Reading Working-Class Sydney
Reading Working-Class Sydney
Sarah Attfield, former WCSA president, and University of Technology Sydney (UTS) faculty recommends several Australian working-class authors. UTS is hosting the December 2025 WCSA conference, and attendees can catch the Wednesday night Creative Showcase, featuring two Sydney authors in conversation with the founder of Sweatshop, a working-class literacy movement. If you cannot attend, you can still enjoy the evocative prose of these authors.

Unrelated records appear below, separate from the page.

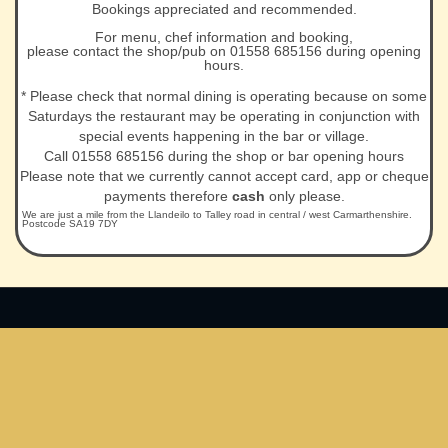
Bookings appreciated and recommended.
For menu, chef information and booking,
please contact the shop/pub on 01558 685156 during opening
hours.
* Please check that normal dining is operating because on some
Saturdays the restaurant may be operating in conjunction with
special events happening in the bar or village.
Call 01558 685156 during the shop or bar opening hours
Please note that we currently cannot accept card, app or cheque
payments therefore
cash
only please.
We are just a mile from the Llandeilo to Talley road in central / west Carmarthenshire.
Postcode SA19 7DY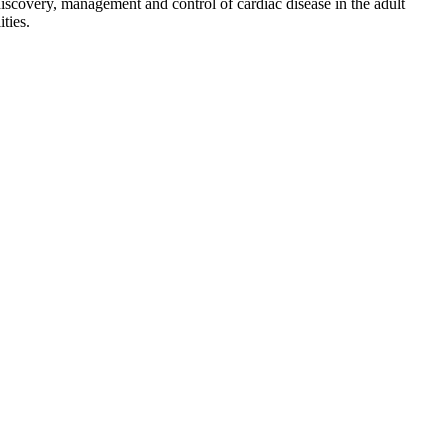
discovery, management and control of cardiac disease in the adult
ties.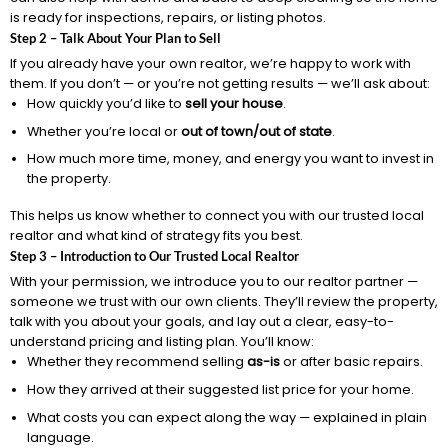
is ready for inspections, repairs, or listing photos.
Step 2 – Talk About Your Plan to Sell
If you already have your own realtor, we’re happy to work with
them. If you don’t — or you’re not getting results — we’ll ask about:
How quickly you’d like to
sell your house
.
Whether you’re local or
out of town/out of state
.
How much more time, money, and energy you want to invest in
the property.
This helps us know whether to connect you with our trusted local
realtor and what kind of strategy fits you best.
Step 3 – Introduction to Our Trusted Local Realtor
With your permission, we introduce you to our realtor partner —
someone we trust with our own clients. They’ll review the property,
talk with you about your goals, and lay out a clear, easy-to-
understand pricing and listing plan. You’ll know:
Whether they recommend selling
as-is
or after basic repairs.
How they arrived at their suggested list price for your home.
What costs you can expect along the way — explained in plain
language.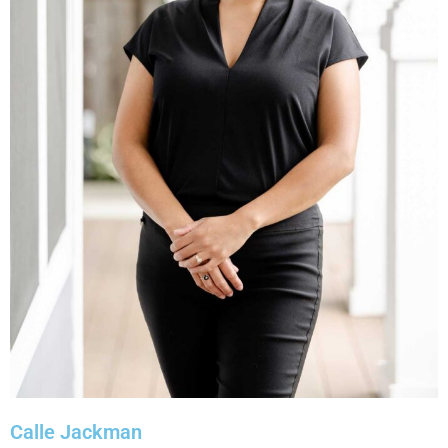
Calle Jackman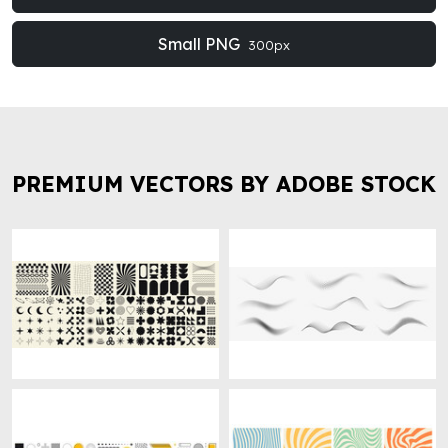
Small PNG
300px
PREMIUM VECTORS BY ADOBE STOCK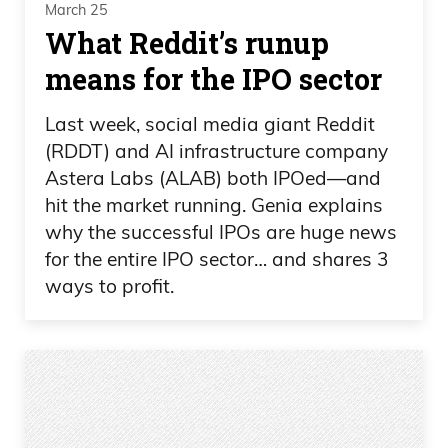
March 25
What Reddit’s runup
means for the IPO sector
Last week, social media giant Reddit
(RDDT) and AI infrastructure company
Astera Labs (ALAB) both IPOed—and
hit the market running. Genia explains
why the successful IPOs are huge news
for the entire IPO sector… and shares 3
ways to profit.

Winnie Dunn is the first published Tongan-Australian. Raised in a financially marginalized neighborhood, Dunn’s home had no books. Her first novel, Dirt Poor Islanders (Hachette 2024) won multiple literary awards and was shortlisted for the nation’s top prize, the Miles Franklin Literary Award. A recent Guardian story suggested she sought to invert the narrative of the internationally popular Crazy, Rich Asians. Her protagonist, a mixed-race Tongan-white Australian, grew up in Mount Druitt, the same harsh neighborhood that Dunn was raised in. Instead of Crazy, Rich Asian’ glitz, Dunn sought to “bring this idea that dirt and the earth and the places you come from are actually quite rich in and of themselves.”
Also showcased will be Natalie Figueroa Barroso, whose Hailstones Fell Without Rain was just published in August. Like Dunn’s autofiction, Barroso’s semi-autobiographical novel explores the marginalization and impoverishment of Australian immigrants, in this case Uruguayan. Her story follows multiple generations of women across two continents, described by the Sydney Morning Herald as a “love letter to the matriarchy.” Barroso’s feisty characters may infuriate, while generating the narrative’s tension and joy. Barroso is also a poet and short-story writer.
WCSA conference organizers’ Cultural Showcase bring Dunn and Barroso together with Michael Mohammed Ahmad—all three are Sweatshop staff. Ahmad is the author of several Miles Franklin shortlisted books, including The Other Half of You and The Lebs. He founded the organization in 2012, motivated by Black feminist bell hooks’s linkage of mass-based literacy with social justice movements. hooks claimed: “literacy determine[s] how we see what we see.” Dunn, Sweatshop’s general manager, had edited several anthologies for Sweatshop, including Brownface, Sweatshop Women Vol 1 and Vol 2, Strait-Up Islander and Another Australia; Barroso is a creative producer. Ahmad has said in a Los Angeles Review of Books interview that Sweatshop is “a window for me and people like me to push up against our own sense of marginalization.” WCSA members will appreciate the organization’s synthesis of culture and activism.